[Page-level text extractions]
◆ ◆ ◆ ◆ ◆

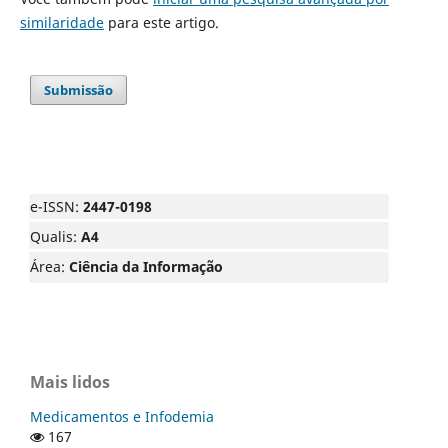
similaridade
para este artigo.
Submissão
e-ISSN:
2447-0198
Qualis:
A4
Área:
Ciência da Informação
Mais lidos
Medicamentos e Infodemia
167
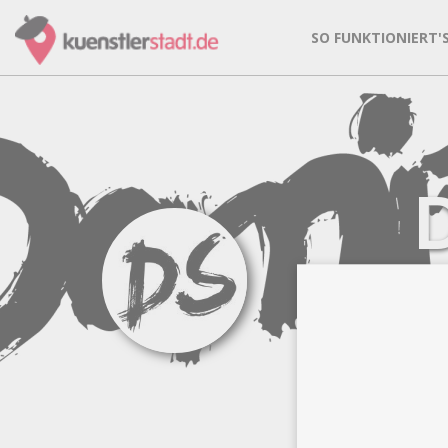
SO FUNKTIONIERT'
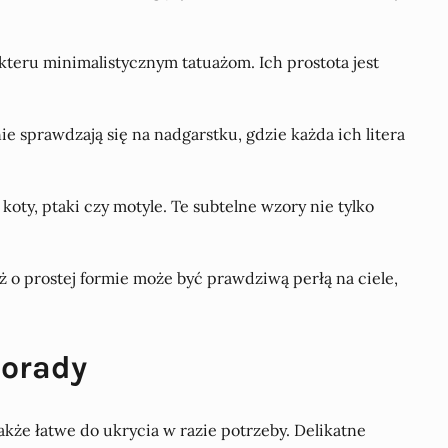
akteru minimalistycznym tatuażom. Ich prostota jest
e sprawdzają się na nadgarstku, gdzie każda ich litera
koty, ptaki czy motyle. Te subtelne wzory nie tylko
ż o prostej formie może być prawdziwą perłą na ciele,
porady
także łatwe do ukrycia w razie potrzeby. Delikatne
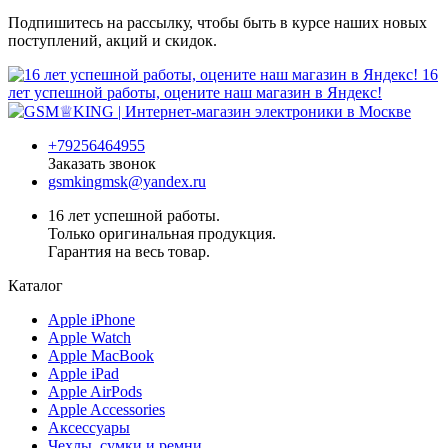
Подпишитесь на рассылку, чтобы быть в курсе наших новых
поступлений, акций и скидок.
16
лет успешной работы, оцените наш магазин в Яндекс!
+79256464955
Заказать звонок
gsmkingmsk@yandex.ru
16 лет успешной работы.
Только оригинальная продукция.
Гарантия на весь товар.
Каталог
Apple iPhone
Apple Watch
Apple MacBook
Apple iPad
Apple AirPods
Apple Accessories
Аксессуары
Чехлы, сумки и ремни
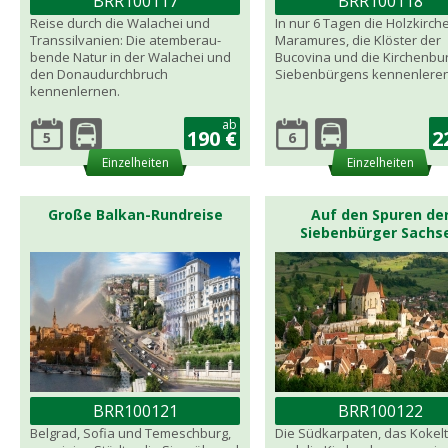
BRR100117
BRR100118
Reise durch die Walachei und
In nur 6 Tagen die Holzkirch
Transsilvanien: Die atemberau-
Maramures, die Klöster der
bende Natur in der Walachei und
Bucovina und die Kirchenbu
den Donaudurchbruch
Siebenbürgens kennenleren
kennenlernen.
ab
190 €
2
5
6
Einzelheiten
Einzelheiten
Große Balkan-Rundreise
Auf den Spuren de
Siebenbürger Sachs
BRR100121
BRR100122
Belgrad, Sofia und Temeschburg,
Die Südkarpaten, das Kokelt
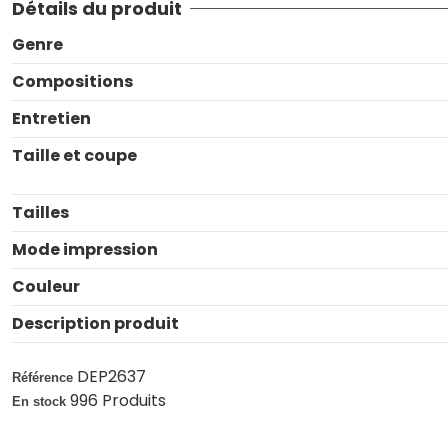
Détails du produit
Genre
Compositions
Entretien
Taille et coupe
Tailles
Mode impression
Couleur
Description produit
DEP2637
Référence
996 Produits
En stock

◆ ◆ ◆ ◆ ◆

# WORK ORDER
The answer should be a single number: the count of lines in the data that include the string "Walachei".

# EXPECTED ANSWER
2